Reading the posts regarding good and bad foods and realised I am doing virtually everything wrong brown bread, brown rice, skimmed milk, porridge every morning, I eat 1600 calories per day maximum but can not shift a pound in weight, I need to do more research on foods to eat for sure, so glad I joined the group.
Don't focus on your weight, look at your HbA1c. However I see your are T2 on insulin, and have had several cancer ops. Not sure if the later will affect your diabetes or not, I see it affects your ability to do sport.

If you can walk or cycle, both are excellent gentle forms of exercise and getting some every day helps. No need for 10,000 steps per day, do what you can and hopefully it will gradually increase. I've read that the 'sweet spot' is 7,000 steps per day, that the benefits tail off after that.

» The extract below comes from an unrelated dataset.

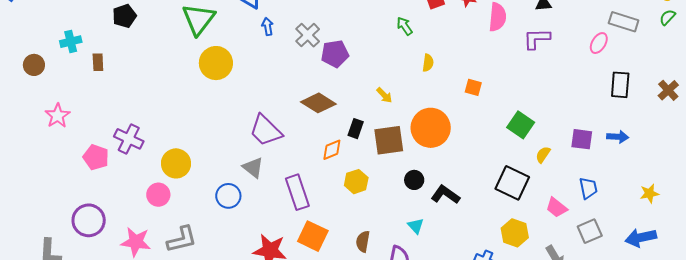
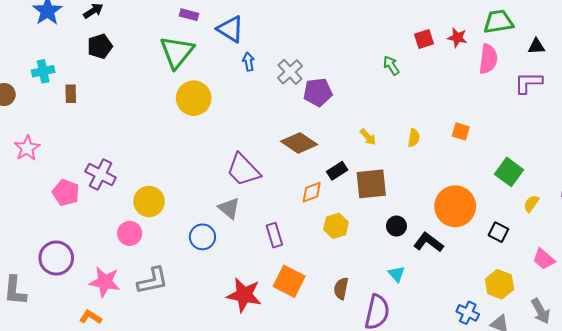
yellow semicircle: (428, 63) -> (414, 138), moved
orange circle: (431, 128) -> (455, 206), moved
black rectangle: (356, 129) -> (337, 171), turned 36
black square: (512, 183) -> (498, 232), size x0.6
purple rectangle: (297, 192) -> (274, 235), size x0.7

As you are on insulin, you might be able to get a Libre from your doctor. If not, you should be getting test strips for your meter. To find out what meals are the problem, take your BG before & 2 hours later. I can't remember the figure, but there shouldn't be a big spike.
The low-hanging fruit: Hopefully you are not putting sugar in tea / coffee, are not drinking full-fat soft drinks, are not drinking lots of fruit juice and are not eating sweets, puddings, etc.
However, cut back on the carbs! Pasta, bread, rice, potatoes, cous cous etc. However that can be easier said than done, and not everyone needs a really radical change. Low carb rather than Keto works fine for many people. That's where the testing comes in (or CGM e.g. Libre), to determine just how much you have to throttle carbs back.
Also beer is rarely a low-carb drink - it is after all made from fermented grains. Dry wines & spirits are low-carb, but gin needs tonic and I can taste the sweetener in most of the reduced calorie drinks. However whisky only needs a drop of tap water...

But I now only drink when eating in company, which doesn't happen very often.
Good advice elsewhere, IMHO, was to cook your own meals from basic ingredients. If you read the nutrition on most pre-packed food carbs feather quite highly.
There are some good substitutes, and this isn't an exhaustive list:
Cauliflower rice. I chop a bit of cauliflower rather than buy it as it's 1/3 or so of the cost.
Edamame & mung bean tagliatelle - expensive but very nice
Spiralised vegetables. So far I've tried courgette, plan trying mooli (if I can get it) and white turnip.
Swede (orange inside) instead of potato
Konjac noodles & rice. I have some waiting to be tried, some folks really don't like them. There seems to be two versions, one with more protein in.